- **TASK GOAL**:
Return every line of the records that includes the string "care".

-- WORKING DATA follows --

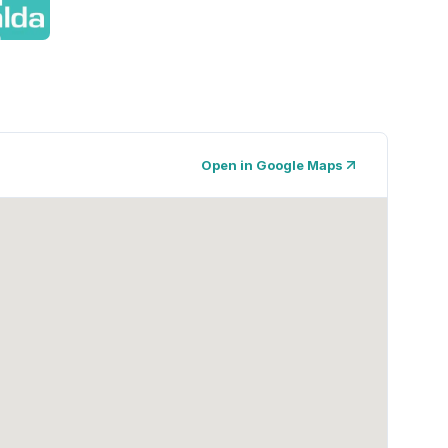
Open in Google Maps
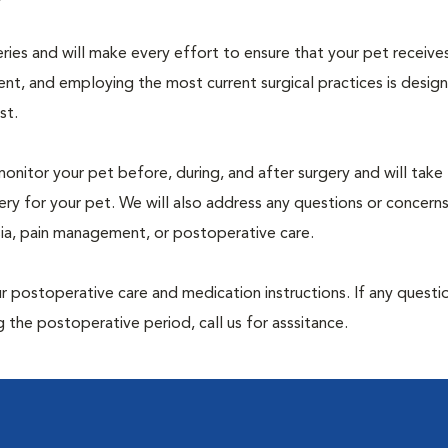
geries and will make every effort to ensure that your pet receive
nt, and employing the most current surgical practices is desig
st.
monitor your pet before, during, and after surgery and will take
ry for your pet. We will also address any questions or concern
sia, pain management, or postoperative care.
 postoperative care and medication instructions. If any questio
 the postoperative period, call us for asssitance.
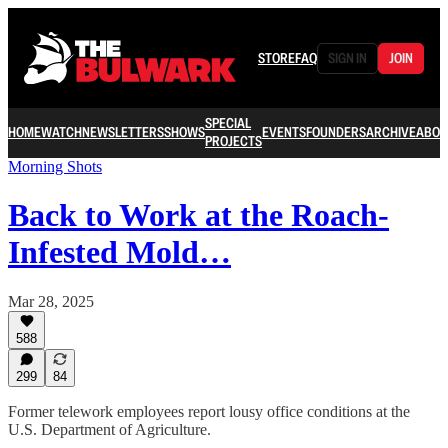
STORE
FAQ
SIGN IN
JOIN
SPECIAL
HOME
WATCH
NEWSLETTERS
SHOWS
EVENTS
FOUNDERS
ARCHIVE
ABOU
PROJECTS
Morning Shots
Back to Work at the Roach-
Infested Mold…
Mar 28, 2025
588
299
84
Former telework employees report lousy office conditions at the
U.S. Department of Agriculture.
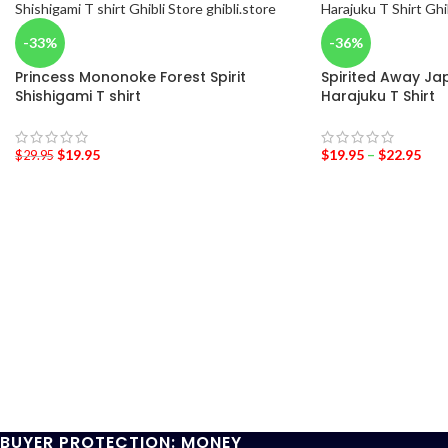
-33%
-36%
Princess Mononoke Forest Spirit
Spirited Away Jap
Shishigami T shirt
Harajuku T Shirt
$
19.95
$
19.95
–
$
22.95
$
29.95
BUYER PROTECTION: MONEY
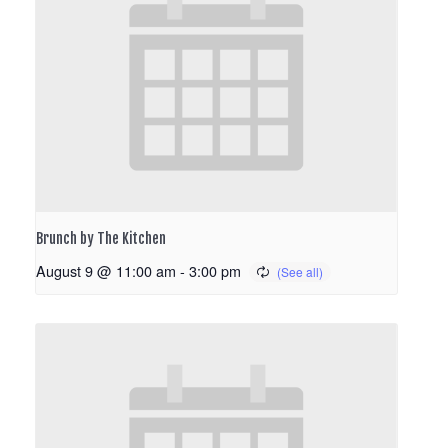
Brunch by The Kitchen
August 9 @ 11:00 am
-
3:00 pm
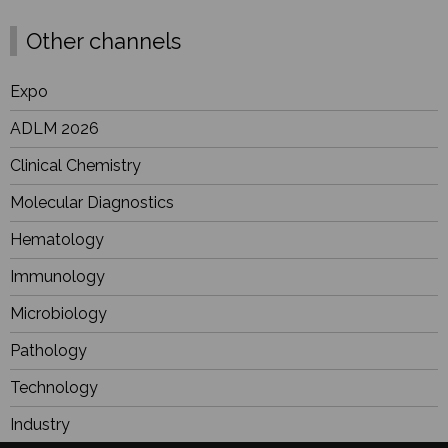
Other channels
Expo
ADLM 2026
Clinical Chemistry
Molecular Diagnostics
Hematology
Immunology
Microbiology
Pathology
Technology
Industry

-- WORKING DATA concluded --

- **SOLUTION**:
sia, pain management, or postoperative care.
 postoperative care and medication instructions. If any questio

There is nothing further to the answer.